§ TASK PROMPT: Give again, word for word, each line below starting at the one that contains "Argonstraat 128" and ending at the one that contains "Moyen-Orient, où la".

[Extracted page text data]
Start of Block
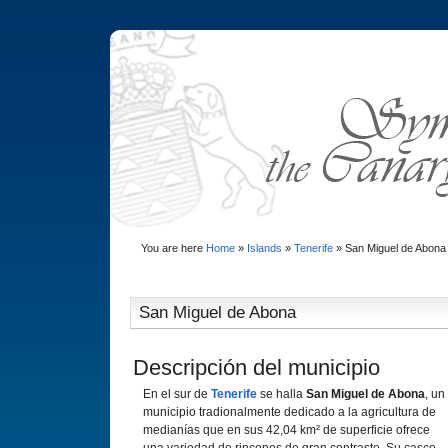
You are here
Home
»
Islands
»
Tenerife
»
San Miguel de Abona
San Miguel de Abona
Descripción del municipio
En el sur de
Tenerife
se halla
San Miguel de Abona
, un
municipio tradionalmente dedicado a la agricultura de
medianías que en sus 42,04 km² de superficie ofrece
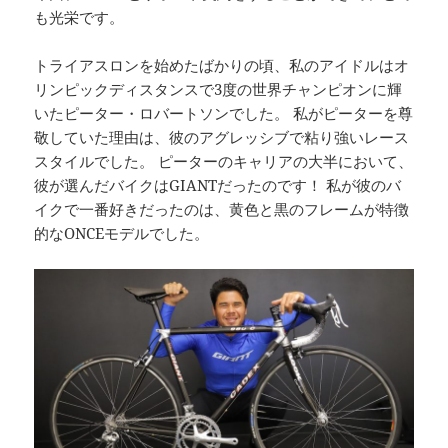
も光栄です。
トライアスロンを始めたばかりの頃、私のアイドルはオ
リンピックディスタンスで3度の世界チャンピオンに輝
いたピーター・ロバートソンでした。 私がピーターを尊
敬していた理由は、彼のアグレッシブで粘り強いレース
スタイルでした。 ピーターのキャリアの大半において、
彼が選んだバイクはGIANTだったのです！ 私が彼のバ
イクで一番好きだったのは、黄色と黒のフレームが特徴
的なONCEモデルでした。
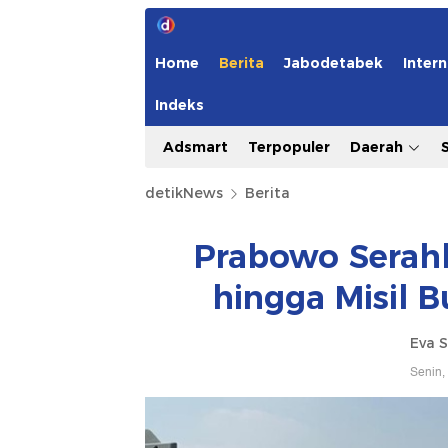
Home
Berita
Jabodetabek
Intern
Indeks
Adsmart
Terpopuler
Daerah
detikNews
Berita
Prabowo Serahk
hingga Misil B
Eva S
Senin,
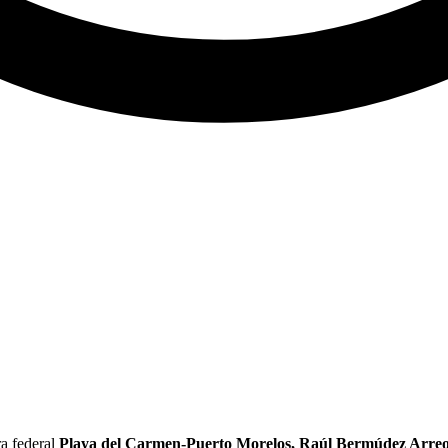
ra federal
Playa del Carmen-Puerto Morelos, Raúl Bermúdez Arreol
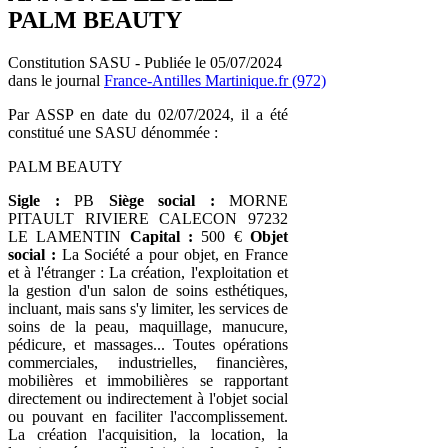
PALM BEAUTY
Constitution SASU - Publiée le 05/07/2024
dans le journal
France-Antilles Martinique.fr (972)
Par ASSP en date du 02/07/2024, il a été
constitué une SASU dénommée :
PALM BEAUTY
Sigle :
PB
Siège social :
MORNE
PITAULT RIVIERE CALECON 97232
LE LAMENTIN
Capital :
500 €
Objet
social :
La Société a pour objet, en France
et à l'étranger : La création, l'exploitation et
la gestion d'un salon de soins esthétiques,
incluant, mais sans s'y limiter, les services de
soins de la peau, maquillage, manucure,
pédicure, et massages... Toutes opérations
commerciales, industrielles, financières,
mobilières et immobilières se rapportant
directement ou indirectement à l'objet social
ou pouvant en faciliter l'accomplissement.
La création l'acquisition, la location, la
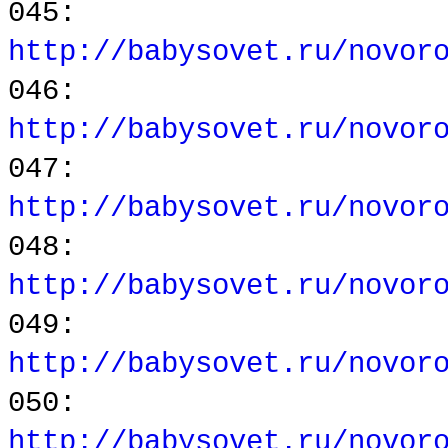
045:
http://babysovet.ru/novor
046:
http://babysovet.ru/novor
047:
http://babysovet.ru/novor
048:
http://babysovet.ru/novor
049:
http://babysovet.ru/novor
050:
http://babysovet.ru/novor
End of Block
Start of Block
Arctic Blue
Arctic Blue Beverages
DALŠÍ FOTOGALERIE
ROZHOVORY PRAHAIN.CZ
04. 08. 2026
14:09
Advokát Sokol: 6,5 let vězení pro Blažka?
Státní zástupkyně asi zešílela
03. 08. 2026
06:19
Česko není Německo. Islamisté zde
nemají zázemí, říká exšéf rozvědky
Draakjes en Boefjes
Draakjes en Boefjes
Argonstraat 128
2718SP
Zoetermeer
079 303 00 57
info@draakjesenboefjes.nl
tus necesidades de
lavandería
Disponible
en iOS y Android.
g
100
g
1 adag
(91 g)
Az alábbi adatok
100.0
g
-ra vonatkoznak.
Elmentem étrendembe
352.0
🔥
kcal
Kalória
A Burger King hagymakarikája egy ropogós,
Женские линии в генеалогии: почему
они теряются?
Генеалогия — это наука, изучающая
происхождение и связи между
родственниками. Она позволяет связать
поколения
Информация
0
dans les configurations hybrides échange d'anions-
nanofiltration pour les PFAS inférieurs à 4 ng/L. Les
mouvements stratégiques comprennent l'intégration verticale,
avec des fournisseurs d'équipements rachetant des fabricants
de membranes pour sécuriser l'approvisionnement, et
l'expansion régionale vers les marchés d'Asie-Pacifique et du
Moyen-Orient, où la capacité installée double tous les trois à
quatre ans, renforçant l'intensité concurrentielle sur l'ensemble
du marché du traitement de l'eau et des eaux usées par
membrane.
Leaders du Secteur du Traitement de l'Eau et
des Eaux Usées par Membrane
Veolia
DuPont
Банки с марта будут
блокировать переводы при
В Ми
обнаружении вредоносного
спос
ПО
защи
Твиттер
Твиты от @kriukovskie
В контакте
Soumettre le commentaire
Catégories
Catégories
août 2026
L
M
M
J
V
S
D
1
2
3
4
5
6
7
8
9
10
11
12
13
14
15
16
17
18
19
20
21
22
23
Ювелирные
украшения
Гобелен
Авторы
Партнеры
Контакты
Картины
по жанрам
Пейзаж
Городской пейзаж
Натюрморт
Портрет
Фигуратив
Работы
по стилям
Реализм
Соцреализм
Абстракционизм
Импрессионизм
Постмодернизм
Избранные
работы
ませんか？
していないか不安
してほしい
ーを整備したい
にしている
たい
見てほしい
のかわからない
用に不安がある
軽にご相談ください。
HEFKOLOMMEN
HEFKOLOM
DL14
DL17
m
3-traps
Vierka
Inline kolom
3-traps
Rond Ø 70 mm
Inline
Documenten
End of Block
Start of Block
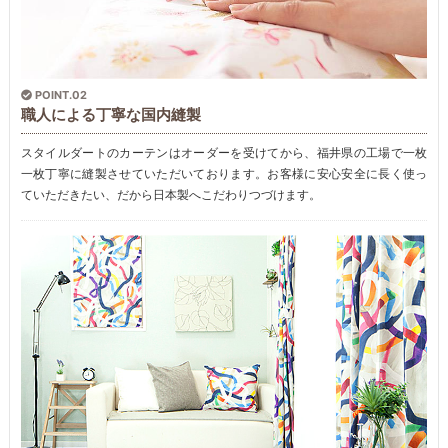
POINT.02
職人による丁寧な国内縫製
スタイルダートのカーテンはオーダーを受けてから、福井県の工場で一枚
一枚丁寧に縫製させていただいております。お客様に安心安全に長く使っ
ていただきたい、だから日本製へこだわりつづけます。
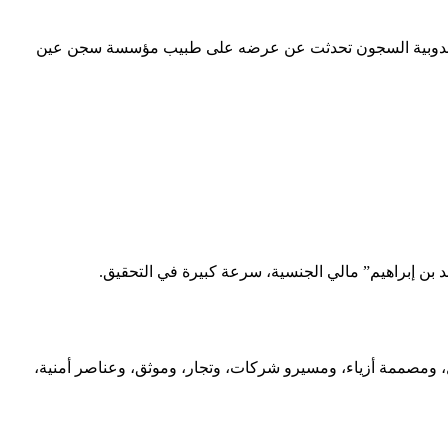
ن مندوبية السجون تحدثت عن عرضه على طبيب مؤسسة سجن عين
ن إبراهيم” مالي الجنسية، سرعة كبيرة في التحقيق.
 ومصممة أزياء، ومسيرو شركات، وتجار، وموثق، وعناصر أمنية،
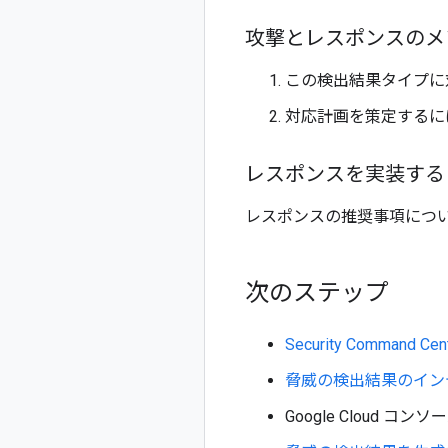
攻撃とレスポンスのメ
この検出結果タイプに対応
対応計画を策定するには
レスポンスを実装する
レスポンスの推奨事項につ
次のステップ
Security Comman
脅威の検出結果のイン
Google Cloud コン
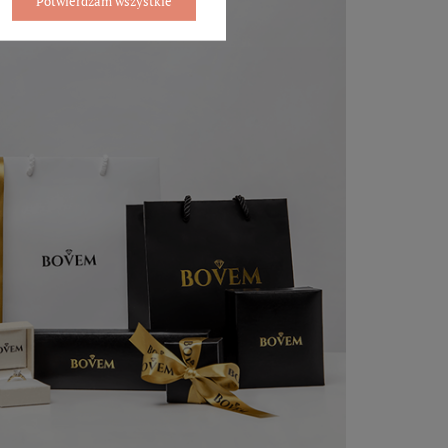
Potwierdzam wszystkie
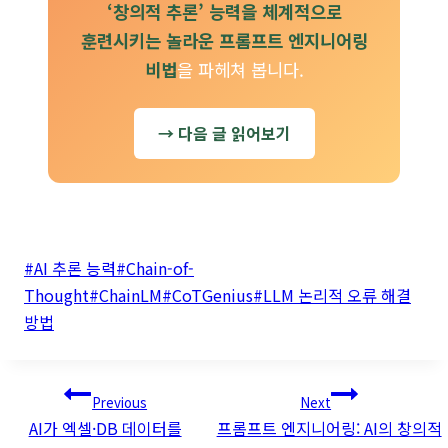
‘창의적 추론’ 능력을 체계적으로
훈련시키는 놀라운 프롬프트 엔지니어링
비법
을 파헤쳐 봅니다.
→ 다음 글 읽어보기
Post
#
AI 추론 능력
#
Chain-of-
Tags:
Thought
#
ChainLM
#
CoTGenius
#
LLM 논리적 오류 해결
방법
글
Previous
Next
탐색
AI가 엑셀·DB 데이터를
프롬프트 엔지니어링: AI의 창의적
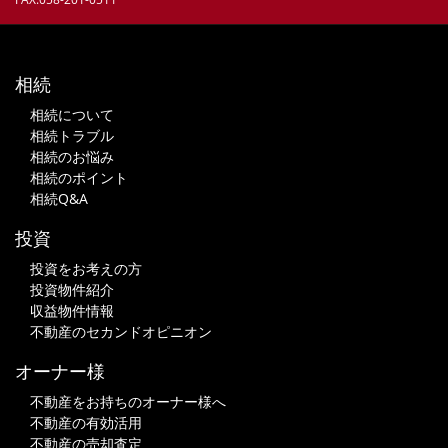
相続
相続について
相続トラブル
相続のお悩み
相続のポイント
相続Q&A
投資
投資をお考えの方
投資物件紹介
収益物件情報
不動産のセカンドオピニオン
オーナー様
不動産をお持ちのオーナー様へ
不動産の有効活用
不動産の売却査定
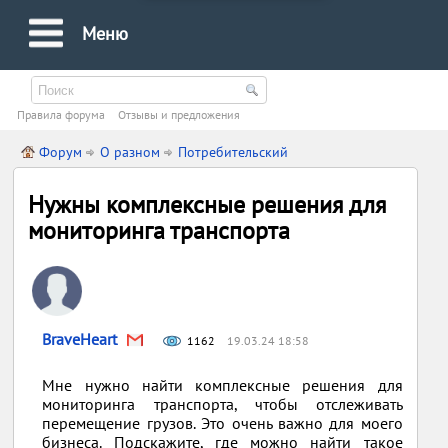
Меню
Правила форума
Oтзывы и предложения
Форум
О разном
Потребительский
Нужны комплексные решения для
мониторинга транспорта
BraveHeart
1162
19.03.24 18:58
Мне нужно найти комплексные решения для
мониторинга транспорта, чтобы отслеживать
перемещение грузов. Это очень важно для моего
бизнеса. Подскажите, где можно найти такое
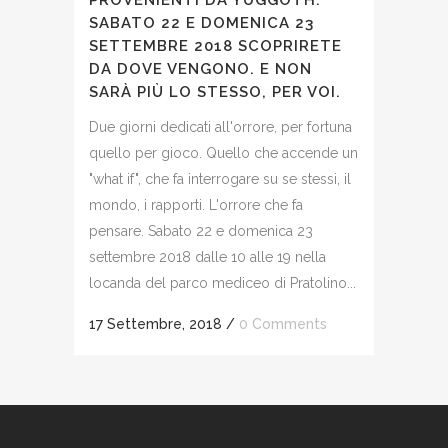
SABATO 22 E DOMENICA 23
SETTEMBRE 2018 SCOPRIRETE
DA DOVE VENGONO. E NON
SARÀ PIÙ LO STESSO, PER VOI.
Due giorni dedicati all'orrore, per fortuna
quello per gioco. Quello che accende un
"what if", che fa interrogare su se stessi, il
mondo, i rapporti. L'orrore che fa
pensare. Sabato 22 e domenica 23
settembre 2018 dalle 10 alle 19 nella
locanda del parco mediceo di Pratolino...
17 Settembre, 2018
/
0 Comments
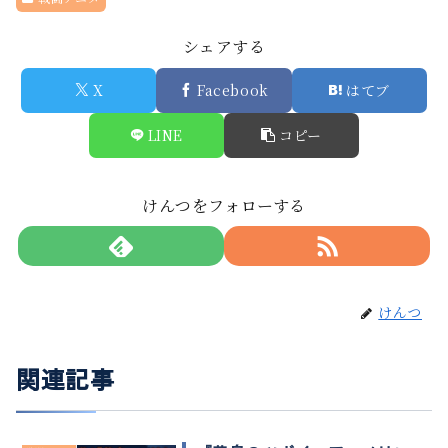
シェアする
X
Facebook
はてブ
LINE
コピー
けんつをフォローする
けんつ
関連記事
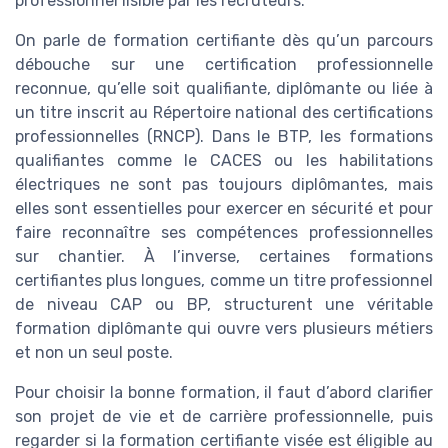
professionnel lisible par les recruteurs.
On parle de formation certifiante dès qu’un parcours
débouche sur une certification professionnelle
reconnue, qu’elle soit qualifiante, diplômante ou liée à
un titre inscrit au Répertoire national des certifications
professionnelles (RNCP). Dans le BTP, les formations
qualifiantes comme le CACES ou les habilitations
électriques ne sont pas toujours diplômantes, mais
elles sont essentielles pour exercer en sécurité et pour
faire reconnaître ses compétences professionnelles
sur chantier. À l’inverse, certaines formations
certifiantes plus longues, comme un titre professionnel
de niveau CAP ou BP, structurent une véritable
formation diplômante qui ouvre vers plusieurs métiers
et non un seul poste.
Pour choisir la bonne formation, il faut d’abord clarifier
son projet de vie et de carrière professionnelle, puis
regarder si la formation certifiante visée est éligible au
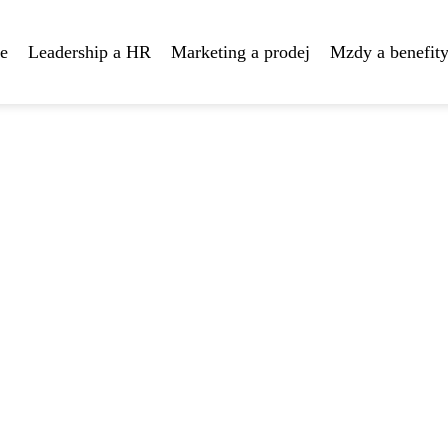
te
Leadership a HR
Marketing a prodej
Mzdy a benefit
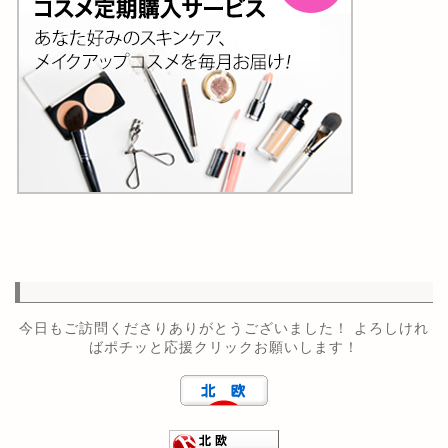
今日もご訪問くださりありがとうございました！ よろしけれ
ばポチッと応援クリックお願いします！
End of Block
§ REPLY:
Argonstraat 128
2718SP
Zoetermeer
079 303 00 57
info@draakjesenboefjes.nl
tus necesidades de
lavandería
Disponible
en iOS y Android.
g
100
g
1 adag
(91 g)
Az alábbi adatok
100.0
g
-ra vonatkoznak.
Elmentem étrendembe
352.0
🔥
kcal
Kalória
A Burger King hagymakarikája egy ropogós,
Женские линии в генеалогии: почему
они теряются?
Генеалогия — это наука, изучающая
происхождение и связи между
родственниками. Она позволяет связать
поколения
Информация
0
dans les configurations hybrides échange d'anions-
nanofiltration pour les PFAS inférieurs à 4 ng/L. Les
mouvements stratégiques comprennent l'intégration verticale,
avec des fournisseurs d'équipements rachetant des fabricants
de membranes pour sécuriser l'approvisionnement, et
l'expansion régionale vers les marchés d'Asie-Pacifique et du
Moyen-Orient, où la capacité installée double tous les trois à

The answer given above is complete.